CUSTOMER SERVICE AWARD WINNER

A long time back, 1995 to be precise, Edward R Murrow during a television interview, asked Dr Jonas Salk, who he thought owned the patent on the polio vaccine. The reason being, was that Dr Salk, with his colleagues at the University of Pittsburgh, had developed the breakthrough inoculation – his reply was ‘’Well, the people (own it), there is no patent, could you patent the sun?’’ His reply was so spontaneous and it made perfect sense as human genes cannot be patented – in reality they had not invented the polio virus – it was a product of nature. All they did was determine that the correct injection of killed virus could immunize people against the live one.

Myriad Genetics

This is all leading to a Utah-based biotech company, namely, Myriad Genetics and the US Supreme Court’s ruling that genes cannot and will not be patented.
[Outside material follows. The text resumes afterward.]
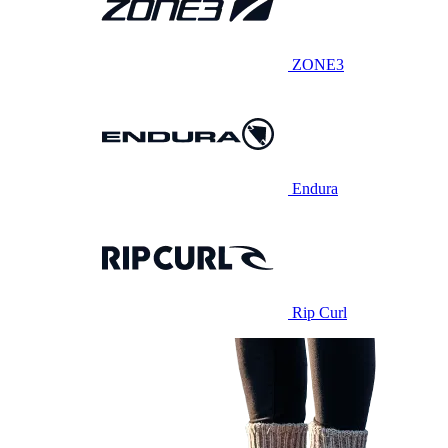
ZONE3
Endura
Rip Curl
No one can argue Myriad’s exclusive right to the tests it actually developed – but by claiming rights to the BRCA genes themselves, Myriad would have possessed a piece of our biology! For a long time now its patents have stopped the use of improved and inexpensive technologies, forcing insurers and patients alike having to pay $3000 to $4000 for tests and examinations that would normally have cost less than $100.

It is said under the Patent Act of 1952 that ‘’human-made inventions’’ can become private property but on the other hand ‘’products of nature’’ cannot – during the 1980s this was still crystal clear and bioengineers synthesized artificial DNA molecules for analytical and beneficial use. ‘’Probes’’ and ‘’primers’’, as they were called, were laboratory discoveries and so the Patent Office treated them as such. Then during the 90s the world of genetic science expanded and they allowed a very large number of companies to patent sections of naturally occurring DNA extracted from human chromosomes – their reasoning was that these naturally occurring genes qualified as ‘’human-made inventions’’ as they had been cut off, so to speak, from their natural environs.

With this debatable policy, Myriad secured patents on the BRCA genes that are in every human cell. Moreover they also asserted the rights to all potential changes in those genes. To add to this it also patented the association between BRCA mutations and the risk of ovarian and breast cancer.

There was no stopping Myriad, they enforced their rights vigorously, and by doing so they alienated scientists and health advocates from every angle. After a coalition challenged the patents’ legality, a district court ruled in their favour and found that as ‘’products of nature’’, the BRCA genes could not, lawfully, become private property. It didn’t end there – a three-judge appeals panel overturned the ruling and voted two-to-one that Myriad made the genes more functional by simply isolating them from the surrounding DNA in both human X and Y chromosomes – the Supreme Court had to decide who was right.

A final ruling not allowing genes to be patented could free the BRCA genes from Myriad’s control and it could nullify 4000 other gene patents – this in turn would expand the pursuit for much needed medical knowledge.